— Work order —
Copy every entry exactly as it stands, though any image it holds should stay out of the copy.

[Page images and extracted text]
********
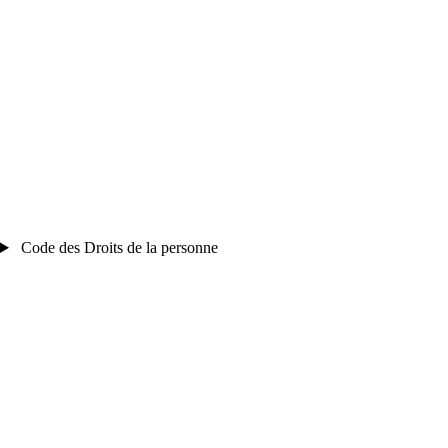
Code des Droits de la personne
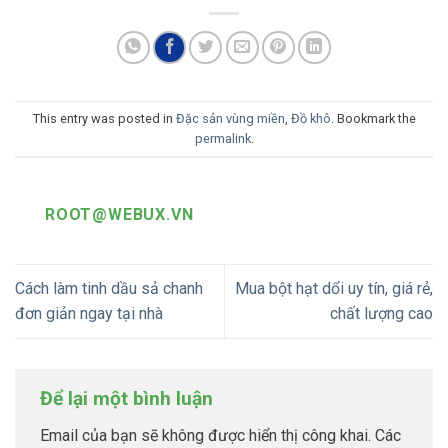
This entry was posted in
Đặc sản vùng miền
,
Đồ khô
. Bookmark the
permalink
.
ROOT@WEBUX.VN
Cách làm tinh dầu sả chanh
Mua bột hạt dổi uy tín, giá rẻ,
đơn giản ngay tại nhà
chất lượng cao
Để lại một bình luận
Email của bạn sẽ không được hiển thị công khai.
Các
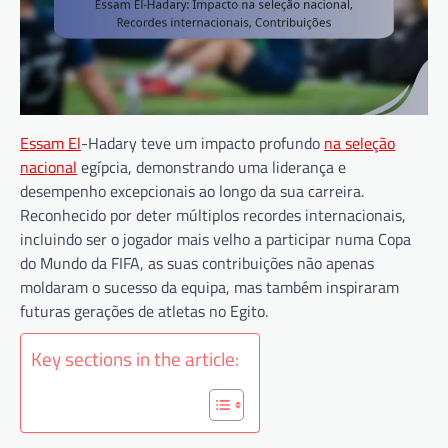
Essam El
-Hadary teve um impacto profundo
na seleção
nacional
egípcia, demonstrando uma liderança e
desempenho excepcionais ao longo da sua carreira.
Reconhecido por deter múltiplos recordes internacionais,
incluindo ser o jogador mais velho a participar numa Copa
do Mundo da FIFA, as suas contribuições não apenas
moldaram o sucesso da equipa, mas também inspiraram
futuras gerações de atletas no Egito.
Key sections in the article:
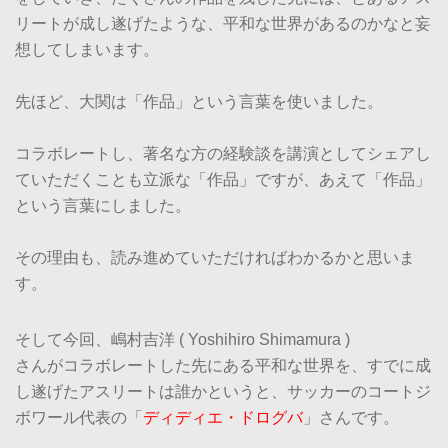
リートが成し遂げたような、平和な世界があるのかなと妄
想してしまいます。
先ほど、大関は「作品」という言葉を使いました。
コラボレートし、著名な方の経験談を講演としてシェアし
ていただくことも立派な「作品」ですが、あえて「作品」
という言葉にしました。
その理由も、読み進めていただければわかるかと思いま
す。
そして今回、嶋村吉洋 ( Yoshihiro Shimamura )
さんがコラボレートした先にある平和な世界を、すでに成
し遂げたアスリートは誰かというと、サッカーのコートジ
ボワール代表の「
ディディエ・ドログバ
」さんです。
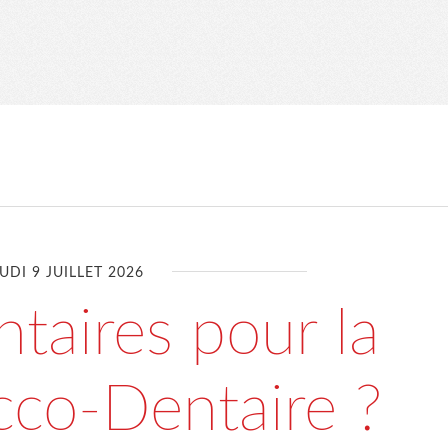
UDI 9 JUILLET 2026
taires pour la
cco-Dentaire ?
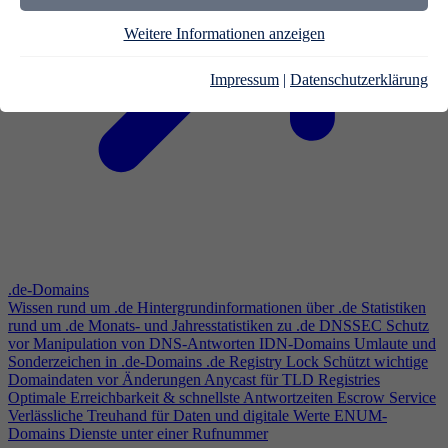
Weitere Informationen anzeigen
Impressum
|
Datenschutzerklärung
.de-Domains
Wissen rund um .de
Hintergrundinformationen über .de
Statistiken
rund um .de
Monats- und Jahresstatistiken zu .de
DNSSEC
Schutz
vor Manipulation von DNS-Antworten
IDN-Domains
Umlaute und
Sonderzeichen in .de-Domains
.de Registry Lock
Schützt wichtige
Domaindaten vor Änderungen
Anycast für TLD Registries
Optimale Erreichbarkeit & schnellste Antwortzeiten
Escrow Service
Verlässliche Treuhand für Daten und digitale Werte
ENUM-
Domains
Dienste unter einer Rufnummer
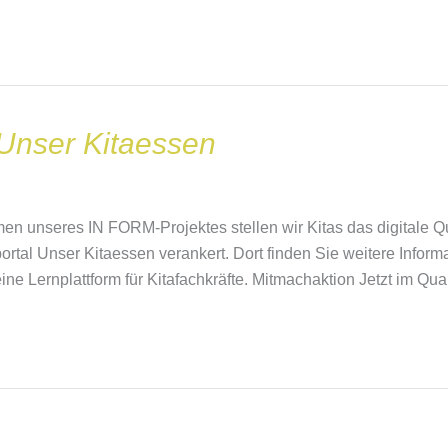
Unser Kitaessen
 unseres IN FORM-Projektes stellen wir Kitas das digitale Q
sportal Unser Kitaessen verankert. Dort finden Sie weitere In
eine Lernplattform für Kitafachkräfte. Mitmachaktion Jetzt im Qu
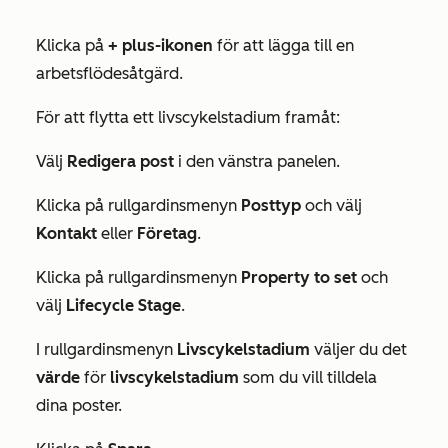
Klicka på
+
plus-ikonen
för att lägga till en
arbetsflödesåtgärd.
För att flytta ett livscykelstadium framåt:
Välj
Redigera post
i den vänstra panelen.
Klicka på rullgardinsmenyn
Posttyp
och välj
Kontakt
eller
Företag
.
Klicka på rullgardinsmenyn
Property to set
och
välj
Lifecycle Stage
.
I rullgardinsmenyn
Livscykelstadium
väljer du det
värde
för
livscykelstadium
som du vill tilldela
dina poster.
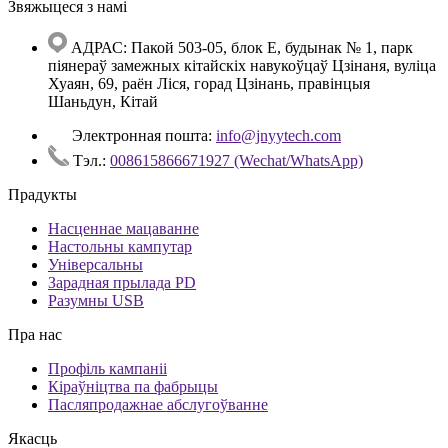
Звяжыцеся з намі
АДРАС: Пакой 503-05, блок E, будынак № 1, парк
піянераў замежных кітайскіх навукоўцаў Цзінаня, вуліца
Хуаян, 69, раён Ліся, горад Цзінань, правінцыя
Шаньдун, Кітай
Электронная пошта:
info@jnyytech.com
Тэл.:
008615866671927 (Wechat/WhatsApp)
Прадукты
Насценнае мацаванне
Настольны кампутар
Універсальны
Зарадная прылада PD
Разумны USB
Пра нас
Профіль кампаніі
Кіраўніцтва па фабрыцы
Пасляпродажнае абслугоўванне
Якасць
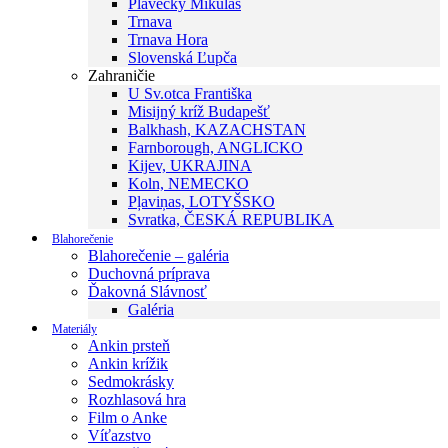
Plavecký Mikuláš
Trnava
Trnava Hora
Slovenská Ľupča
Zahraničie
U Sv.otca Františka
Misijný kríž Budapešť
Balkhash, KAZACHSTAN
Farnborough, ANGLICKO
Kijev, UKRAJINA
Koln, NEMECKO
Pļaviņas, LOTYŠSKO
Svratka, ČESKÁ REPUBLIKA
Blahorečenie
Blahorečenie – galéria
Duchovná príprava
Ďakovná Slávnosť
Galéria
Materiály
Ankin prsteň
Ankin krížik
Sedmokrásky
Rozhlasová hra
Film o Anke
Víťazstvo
********
— Exercise output —
Code des Droits de la personne
This entry was posted in
Đặc sản vùng miền
,
Đồ khô
. Bookmark the
permalink
.
ROOT@WEBUX.VN
Cách làm tinh dầu sả chanh
Mua bột hạt dổi uy tín, giá rẻ,
đơn giản ngay tại nhà
chất lượng cao
Để lại một bình luận
Email của bạn sẽ không được hiển thị công khai.
Các
Essam El
-Hadary teve um impacto profundo
na seleção
nacional
egípcia, demonstrando uma liderança e
desempenho excepcionais ao longo da sua carreira.
Reconhecido por deter múltiplos recordes internacionais,
incluindo ser o jogador mais velho a participar numa Copa
do Mundo da FIFA, as suas contribuições não apenas
moldaram o sucesso da equipa, mas também inspiraram
futuras gerações de atletas no Egito.
Key sections in the article:
リートが成し遂げたような、平和な世界があるのかなと妄
想してしまいます。
先ほど、大関は「作品」という言葉を使いました。
コラボレートし、著名な方の経験談を講演としてシェアし
ていただくことも立派な「作品」ですが、あえて「作品」
という言葉にしました。
その理由も、読み進めていただければわかるかと思いま
す。
そして今回、嶋村吉洋 ( Yoshihiro Shimamura )
さんがコラボレートした先にある平和な世界を、すでに成
し遂げたアスリートは誰かというと、サッカーのコートジ
ボワール代表の「
ディディエ・ドログバ
」さんです。
UDI 9 JUILLET 2026
taires pour la
cco-Dentaire ?
Weitere Informationen anzeigen
Impressum
|
Datenschutzerklärung
.de-Domains
Wissen rund um .de
Hintergrundinformationen über .de
Statistiken
rund um .de
Monats- und Jahresstatistiken zu .de
DNSSEC
Schutz
vor Manipulation von DNS-Antworten
IDN-Domains
Umlaute und
Sonderzeichen in .de-Domains
.de Registry Lock
Schützt wichtige
Domaindaten vor Änderungen
Anycast für TLD Registries
Optimale Erreichbarkeit & schnellste Antwortzeiten
Escrow Service
Verlässliche Treuhand für Daten und digitale Werte
ENUM-
Domains
Dienste unter einer Rufnummer
Unser Kitaessen
 unseres IN FORM-Projektes stellen wir Kitas das digitale Q
sportal Unser Kitaessen verankert. Dort finden Sie weitere In
eine Lernplattform für Kitafachkräfte. Mitmachaktion Jetzt im Qu
Klicka på
+
plus-ikonen
för att lägga till en
arbetsflödesåtgärd.
För att flytta ett livscykelstadium framåt:
Välj
Redigera post
i den vänstra panelen.
Klicka på rullgardinsmenyn
Posttyp
och välj
Kontakt
eller
Företag
.
Klicka på rullgardinsmenyn
Property to set
och
välj
Lifecycle Stage
.
I rullgardinsmenyn
Livscykelstadium
väljer du det
värde
för
livscykelstadium
som du vill tilldela
dina poster.
Звяжыцеся з намі
АДРАС: Пакой 503-05, блок E, будынак № 1, парк
піянераў замежных кітайскіх навукоўцаў Цзінаня, вуліца
Хуаян, 69, раён Ліся, горад Цзінань, правінцыя
Шаньдун, Кітай
Электронная пошта:
info@jnyytech.com
Тэл.:
008615866671927 (Wechat/WhatsApp)
Прадукты
Насценнае мацаванне
Настольны кампутар
Універсальны
Зарадная прылада PD
Разумны USB
Пра нас
Профіль кампаніі
Кіраўніцтва па фабрыцы
Пасляпродажнае абслугоўванне
Якасць
Plavecký Mikuláš
Trnava
Trnava Hora
Slovenská Ľupča
Zahraničie
U Sv.otca Františka
Misijný kríž Budapešť
Balkhash, KAZACHSTAN
Farnborough, ANGLICKO
Kijev, UKRAJINA
Koln, NEMECKO
Pļaviņas, LOTYŠSKO
Svratka, ČESKÁ REPUBLIKA
Blahorečenie
Blahorečenie – galéria
Duchovná príprava
Ďakovná Slávnosť
Galéria
Materiály
Ankin prsteň
Ankin krížik
Sedmokrásky
Rozhlasová hra
Film o Anke
Víťazstvo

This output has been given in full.